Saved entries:
*****
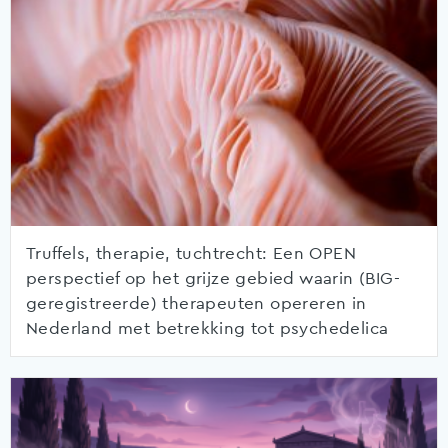
Truffels, therapie, tuchtrecht: Een OPEN
perspectief op het grijze gebied waarin (BIG-
geregistreerde) therapeuten opereren in
Nederland met betrekking tot psychedelica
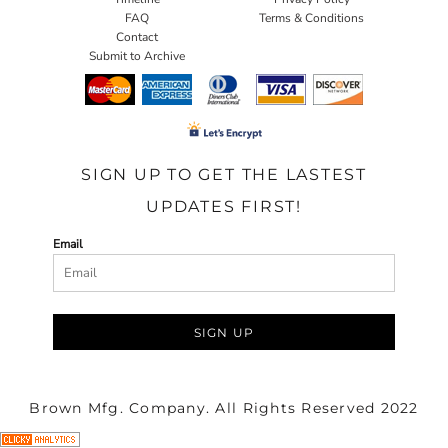
FAQ
Terms & Conditions
Contact
Submit to Archive
SIGN UP TO GET THE LASTEST
UPDATES FIRST!
Email
SIGN UP
Brown Mfg. Company. All Rights Reserved 2022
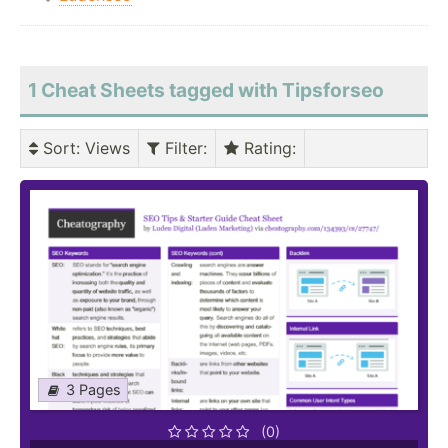
1 Cheat Sheets tagged with Tipsforseo
Sort
: Views
Filter
:
Rating
:
3 Pages
(0)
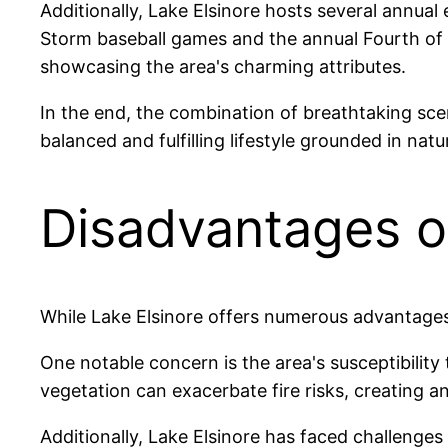
Additionally, Lake Elsinore hosts several annual 
Storm baseball games and the annual Fourth of
showcasing the area's charming attributes.
In the end, the combination of breathtaking sce
balanced and fulfilling lifestyle grounded in natu
Disadvantages of
While Lake Elsinore offers numerous advantages, 
One notable concern is the area's susceptibility
vegetation can exacerbate fire risks, creating 
Additionally, Lake Elsinore has faced challenges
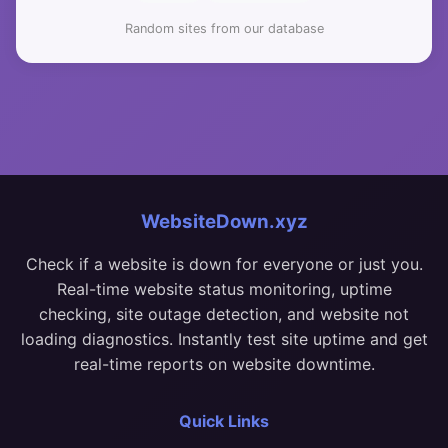
Random sites from our database
WebsiteDown.xyz
Check if a website is down for everyone or just you.
Real-time website status monitoring, uptime
checking, site outage detection, and website not
loading diagnostics. Instantly test site uptime and get
real-time reports on website downtime.
Quick Links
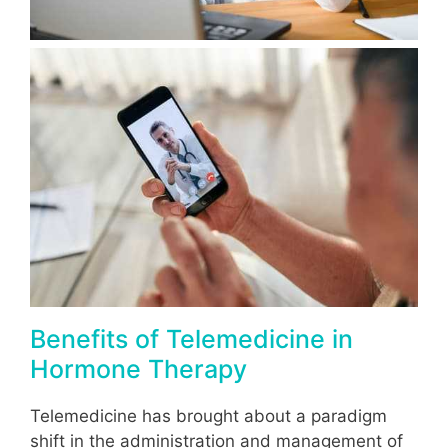
Benefits of Telemedicine in
Hormone Therapy
Telemedicine has brought about a paradigm
shift in the administration and management of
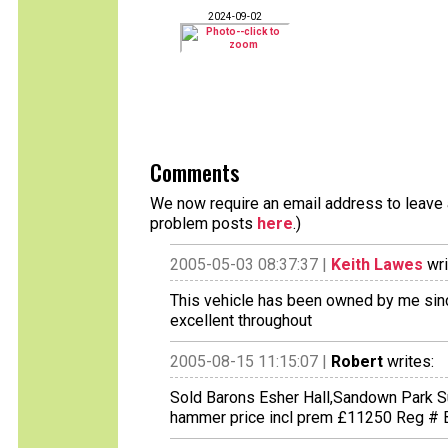
2024-09-02
Comments
We now require an email address to leave a
problem posts
here
.)
2005-05-03 08:37:37 |
Keith Lawes
wri
This vehicle has been owned by me since
excellent throughout
2005-08-15 11:15:07 |
Robert
writes:
Sold Barons Esher Hall,Sandown Park 
hammer price incl prem £11250 Reg #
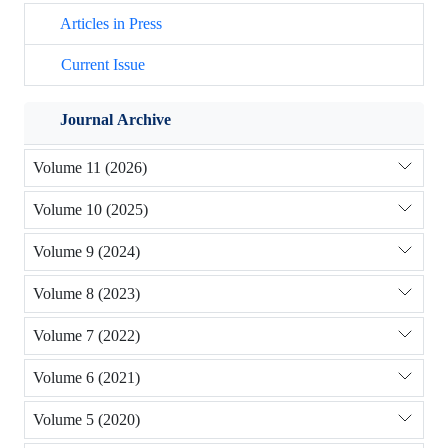
Articles in Press
Current Issue
Journal Archive
Volume 11 (2026)
Volume 10 (2025)
Volume 9 (2024)
Volume 8 (2023)
Volume 7 (2022)
Volume 6 (2021)
Volume 5 (2020)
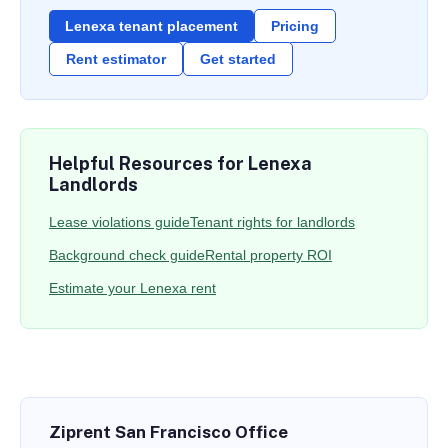
Lenexa tenant placement
Pricing
Rent estimator
Get started
Helpful Resources for Lenexa
Landlords
Lease violations guide
Tenant rights for landlords
Background check guide
Rental property ROI
Estimate your Lenexa rent
Ziprent San Francisco Office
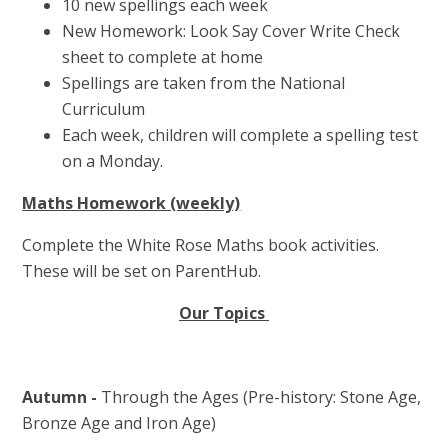
10 new spellings each week
New Homework: Look Say Cover Write Check
sheet to complete at home
Spellings are taken from the National
Curriculum
Each week, children will complete a spelling test
on a Monday.
Maths Homework (weekly)
Complete the White Rose Maths book activities.
These will be set on ParentHub.
Our Topics
Autumn -
Through the Ages (Pre-history: Stone Age,
Bronze Age and Iron Age)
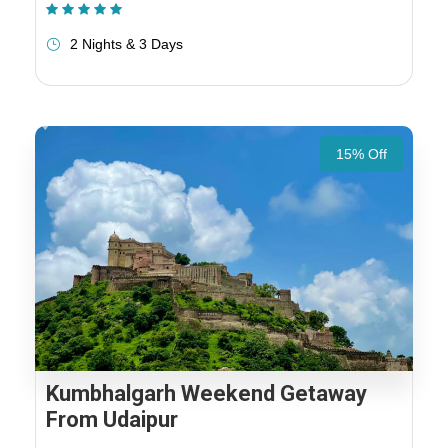
(1 Review)
2 Nights & 3 Days
15% Off
Kumbhalgarh Weekend Getaway
From Udaipur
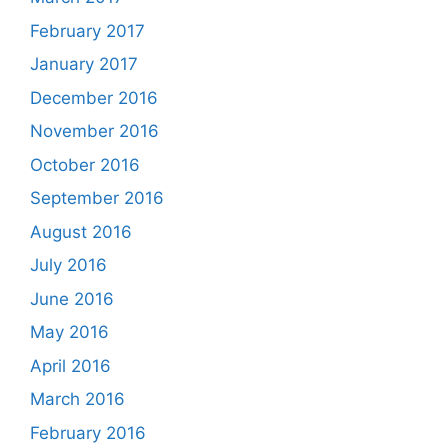
February 2017
January 2017
December 2016
November 2016
October 2016
September 2016
August 2016
July 2016
June 2016
May 2016
April 2016
March 2016
February 2016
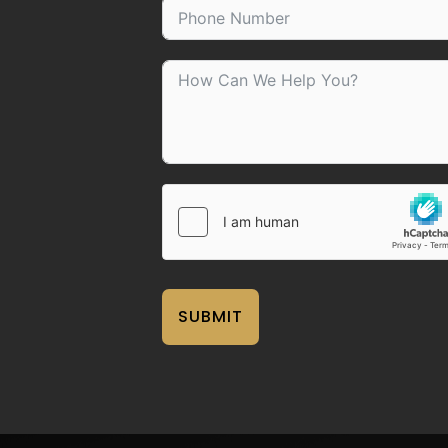
SUBMIT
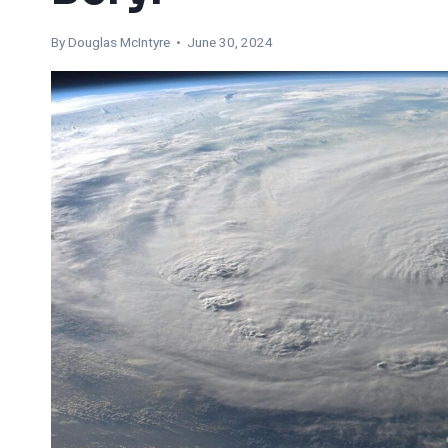
By
Douglas McIntyre
• June 30, 2024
*****
[Your instructions]:
Tell how many lines above include "Elsinore", and add no other text.

[Response area]:
3